(Rendered page images)
***

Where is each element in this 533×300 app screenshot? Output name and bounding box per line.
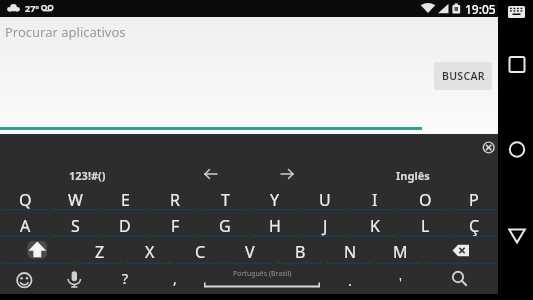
staticText: 123!#() [69, 168, 106, 183]
staticText: 27° [25, 2, 40, 14]
staticText: Inglês [396, 168, 430, 183]
button[interactable]: H [250, 213, 300, 239]
staticText: Português (Brasil) [233, 269, 292, 279]
button[interactable]: Z [75, 239, 125, 265]
button[interactable]: N [325, 239, 375, 265]
button[interactable]: F [150, 213, 200, 239]
button[interactable]: Q [0, 187, 50, 213]
staticText: M [393, 241, 408, 263]
staticText: A [20, 215, 31, 237]
button[interactable] [0, 265, 50, 292]
button[interactable]: E [100, 187, 150, 213]
button[interactable]: ' [375, 265, 425, 292]
staticText: S [71, 215, 80, 237]
button[interactable]: Inglês [380, 162, 445, 188]
staticText: G [219, 215, 231, 237]
button[interactable]: ? [100, 265, 150, 292]
staticText: Procurar aplicativos [5, 23, 126, 41]
button[interactable] [498, 132, 533, 167]
button[interactable]: Ç [450, 213, 498, 239]
staticText: ' [399, 273, 402, 291]
button[interactable] [425, 239, 498, 265]
staticText: ? [122, 269, 129, 288]
button[interactable]: D [100, 213, 150, 239]
button[interactable] [425, 265, 498, 292]
staticText: R [170, 189, 180, 211]
staticText: BUSCAR [442, 69, 485, 83]
button[interactable]: C [175, 239, 225, 265]
button[interactable]: L [400, 213, 450, 239]
staticText: H [269, 215, 281, 237]
staticText: T [221, 189, 230, 211]
button[interactable]: S [50, 213, 100, 239]
button[interactable]: V [225, 239, 275, 265]
button[interactable]: J [300, 213, 350, 239]
staticText: P [469, 189, 479, 211]
button[interactable] [498, 0, 533, 28]
button[interactable]: T [200, 187, 250, 213]
staticText: U [319, 189, 331, 211]
button[interactable]: U [300, 187, 350, 213]
button[interactable]: A [0, 213, 50, 239]
staticText: F [171, 215, 180, 237]
button[interactable]: I [350, 187, 400, 213]
button[interactable]: . [325, 265, 375, 292]
staticText: X [145, 241, 155, 263]
staticText: I [372, 189, 378, 211]
staticText: , [173, 269, 177, 288]
staticText: Q [19, 189, 32, 211]
button[interactable]: BUSCAR [434, 62, 492, 90]
button[interactable]: Y [250, 187, 300, 213]
staticText: C [195, 241, 206, 263]
staticText: N [344, 241, 357, 263]
staticText: J [323, 215, 328, 237]
staticText: K [370, 215, 380, 237]
button[interactable] [498, 47, 533, 82]
button[interactable]: O [400, 187, 450, 213]
button[interactable]: K [350, 213, 400, 239]
staticText: 19:05 [465, 1, 496, 17]
staticText: D [119, 215, 131, 237]
button[interactable]: G [200, 213, 250, 239]
staticText: L [421, 215, 430, 237]
button[interactable] [50, 265, 100, 292]
button[interactable]: 123!#() [55, 162, 120, 188]
staticText: B [295, 241, 306, 263]
staticText: . [348, 271, 352, 290]
button[interactable]: M [375, 239, 425, 265]
button[interactable] [0, 239, 75, 265]
staticText: Ç [469, 215, 480, 237]
staticText: W [68, 189, 83, 211]
staticText: Z [95, 241, 105, 263]
button[interactable]: R [150, 187, 200, 213]
button[interactable]: W [50, 187, 100, 213]
staticText: O [419, 189, 432, 211]
button[interactable]: X [125, 239, 175, 265]
button[interactable]: B [275, 239, 325, 265]
button[interactable]: , [150, 265, 200, 292]
button[interactable] [498, 218, 533, 253]
button[interactable]: Português (Brasil) [200, 265, 325, 292]
staticText: E [121, 189, 130, 211]
button[interactable]: P [450, 187, 498, 213]
staticText: Y [270, 189, 280, 211]
staticText: V [245, 241, 255, 263]
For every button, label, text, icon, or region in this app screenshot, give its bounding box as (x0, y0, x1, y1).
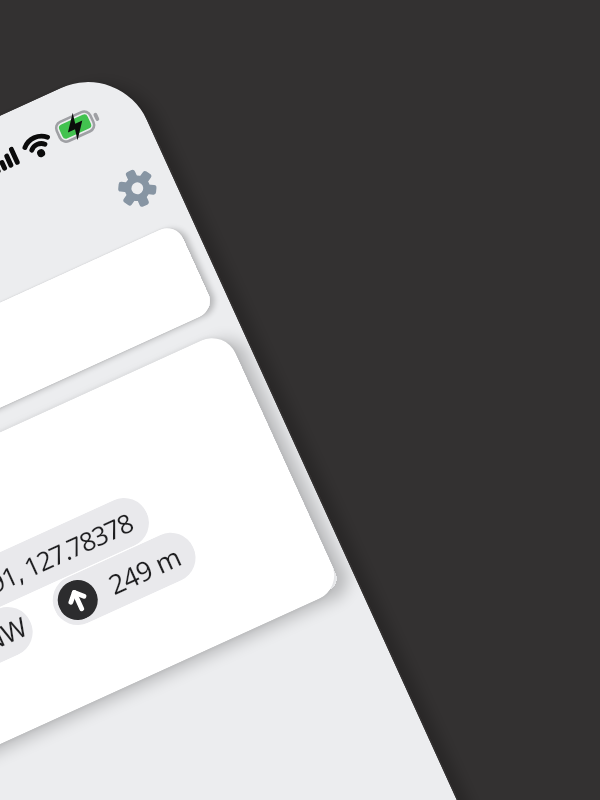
button[interactable] (0, 222, 216, 639)
staticText: NW (0, 608, 33, 660)
button[interactable]: 249 m (45, 525, 204, 633)
button[interactable]: NW (0, 599, 41, 690)
button[interactable]: 36.45291, 127.78378 (0, 490, 157, 685)
button[interactable] (112, 163, 162, 213)
staticText: 249 m (102, 538, 187, 603)
staticText: 36.45291, 127.78378 (0, 505, 138, 631)
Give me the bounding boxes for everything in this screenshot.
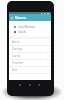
staticText: Cards	[12, 54, 21, 58]
button[interactable]: Cards	[9, 53, 51, 59]
staticText: Savings	[12, 47, 23, 51]
staticText: Movem.	[15, 16, 27, 20]
staticText: Goals	[18, 30, 26, 34]
button[interactable]: Last Movem.	[9, 24, 51, 29]
button[interactable]: Accts	[9, 39, 51, 45]
button[interactable]: Menu	[10, 16, 14, 20]
button[interactable]: Goals	[9, 29, 51, 34]
button[interactable]: Exit	[9, 67, 51, 73]
staticText: Transfer	[12, 61, 24, 65]
staticText: Last Movem.	[18, 25, 36, 29]
staticText: Accts	[12, 40, 20, 44]
button[interactable]: Transfer	[9, 60, 51, 66]
button[interactable]: Savings	[9, 46, 51, 52]
staticText: Exit	[12, 68, 18, 72]
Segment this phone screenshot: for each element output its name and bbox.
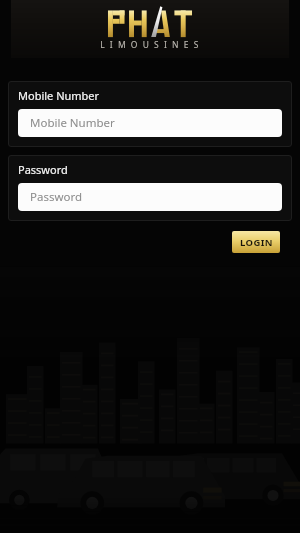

***

■ **PROBLEM DESCRIPTION**
Lines with the word "Goals" in them are the answer; report each one from the data.

■ **EXERCISE SOLUTION**
staticText: Goals	[18, 30, 26, 34]
button[interactable]: Goals	[9, 29, 51, 34]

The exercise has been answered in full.